Advertisement

Xi Stays Clear of Red Sea Battle Despite Risks to China Trade

(Bloomberg) -- As the US and UK launch airstrikes to stop Iran-backed Houthi rebels from attacking ships in the Red Sea, China again finds itself happily sitting on the sidelines.

Most Read from Bloomberg

It’s not because the world’s second-biggest economy doesn’t have a lot at stake: China imports about half of its crude oil from the Middle East, and it exports more to the European Union than the US. The Shanghai Containerized Freight Index last week rose to the highest level since September 2022, according to Bloomberg Intelligence, reflecting the added costs of potentially needing to divert ships around the tip of Africa.

But for Chinese leader Xi Jinping, the costs aren’t yet high enough to outweigh the risks of getting involved and the benefits of doing nothing. He can sit back and let the US and its allies fight the Houthis, stoking anti-American sentiment in parts of the Middle East, while portraying himself as a neutral arbiter and keeping the bulk of his forces ready to fight in Taiwan or the South China Sea.

“They don’t see much to gain from taking a stronger position,” Jennifer Welch, chief geo-economics analyst at Bloomberg Economics, said of Chinese leaders. “It’s similar to their approach to the Russia-Ukraine war, where they’re calling for peace but refusing to condemn or back away from Russia, or substantially contribute to efforts to advance peace.”

Asian shipping stocks advanced Friday after the Americans and British launched strikes on targets in Yemen, prompting the Houthis to vow a strong response. The Yemen-based rebels started attacking ships in the Red Sea with ties to Israel back in November to show support for Hamas.

How Houthi Red Sea Attacks Are Disrupting World Trade: QuickTake

On Friday, Foreign Ministry spokeswoman Mao Ning said China was “deeply concerned” about the escalation in the Red Sea but remained noncommittal on taking any action.

“We hope that all parties can play a constructive and responsible role to safeguard security and avoid any attacks against civilian ships, which is not good for international trade,” she said.

Over the past year, Xi has stepped up engagement with the Middle East in a bid to gain credibility as a global statesman. Last March, he took credit for a detente between Iran and Saudi Arabia, even though questions remain over the extent of Beijing’s role in brokering the deal.

More Middle East nations in recent weeks have urged China to use its regional influence to prevent a wider war, according to people familiar with the situation, who asked not to be identified.
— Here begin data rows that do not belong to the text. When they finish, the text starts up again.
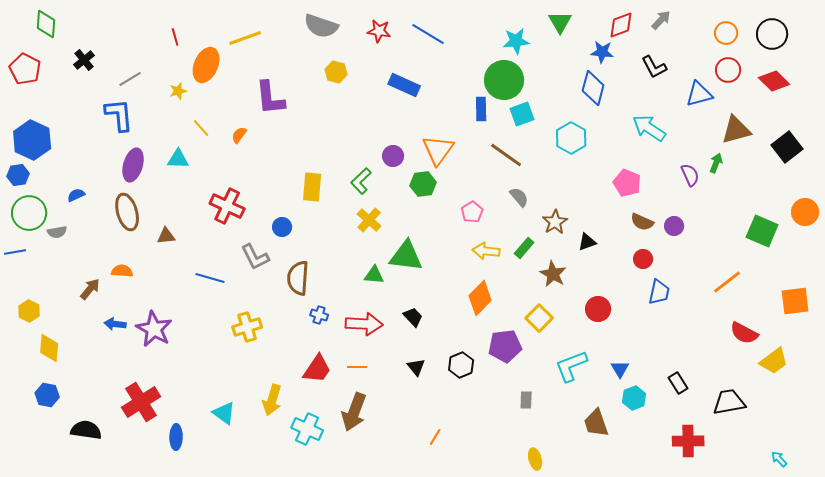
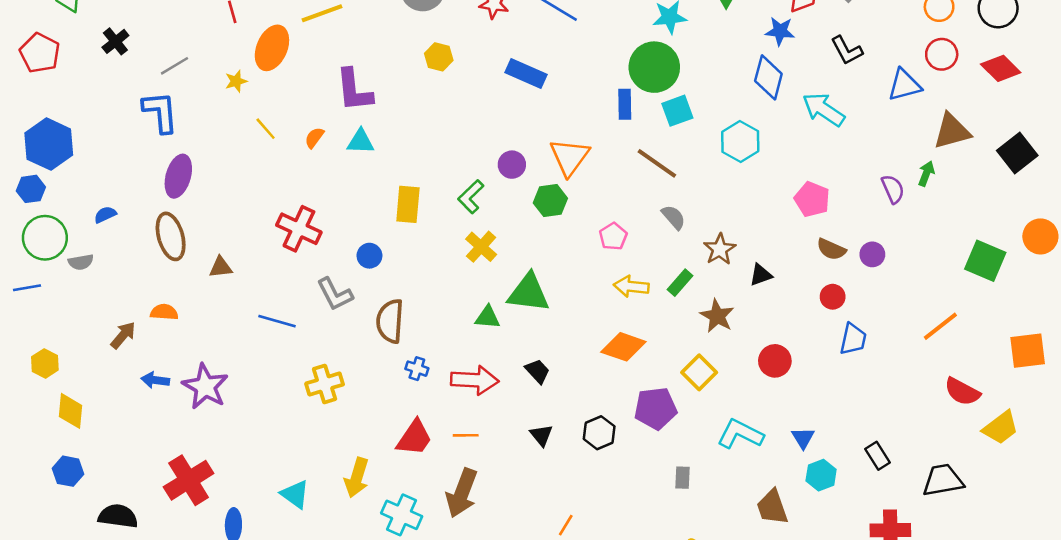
cyan arrow: (649, 128) -> (824, 109), moved
cyan triangle: (178, 159) -> (360, 142), moved
orange diamond: (480, 298) -> (623, 347), turned 64
cyan L-shape: (571, 366) -> (740, 434), turned 48

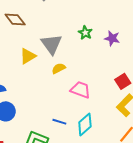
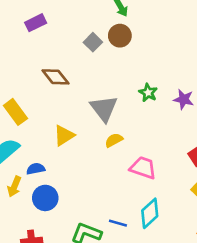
yellow triangle: (28, 56) -> (64, 135), moved
blue line: (59, 122) -> (118, 223), moved

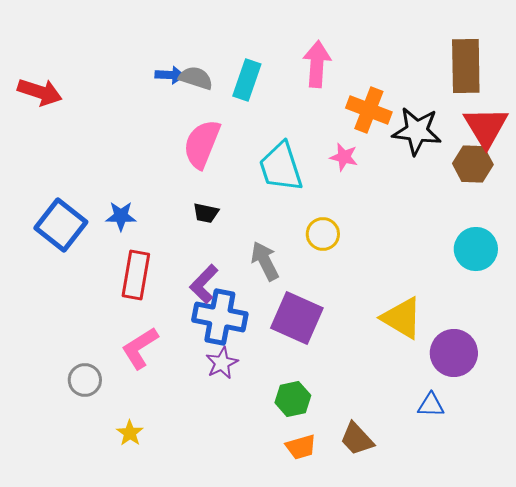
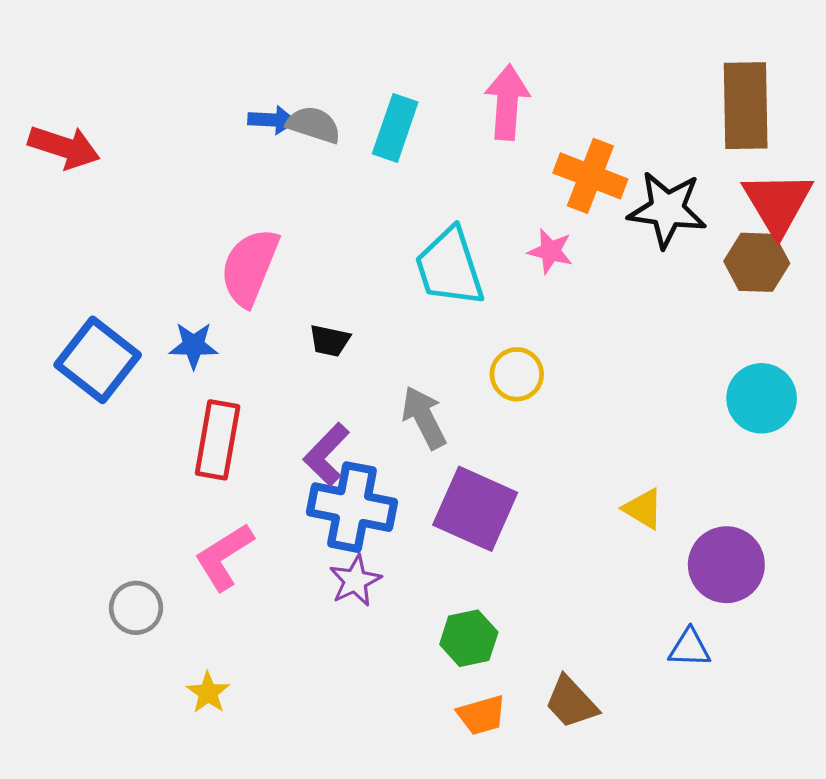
pink semicircle: (202, 144) -> (250, 267), moved
yellow triangle: (402, 318) -> (643, 509), size x0.6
But China faces limitations in persuading either the Houthis or Iran, an increasingly important oil supplier.

“China has very little power projection capability in the Gulf, and certainly isn’t willing to get embroiled in a larger conflict,” said William Figueroa, assistant professor at University of Groningen in the Netherlands who studies China and the Middle East. “A stronger condemnation would risk upsetting their allies in Tehran, and wouldn’t achieve much of anything.”

Some in Beijing also see the Houthi attacks in the Red Sea as beneficial for China.

“In a way, the Houthis have inadvertently done China a big favor,” Xiao Yunhua, a professor at the People’s Liberation Army National Defense University, said in December on social media.

He claimed the disruption would push more traders to use rail networks, bolstering Xi’s signature Belt and Road Initiative to build infrastructure in emerging economies. “The expansion of the latter is precisely our international strategy to sever US hegemony, undermine American sea power, and promote global multipolarity,” he said.

Chinese container shipping giant China Cosco Shipping Corp. stopped delivering goods into Israel because of the threats and attacks posed by the militants. At least five vessels transiting the Red Sea are using their signals to say they have links to China in an effort to avoid being targeted, Bloomberg News reported Thursday.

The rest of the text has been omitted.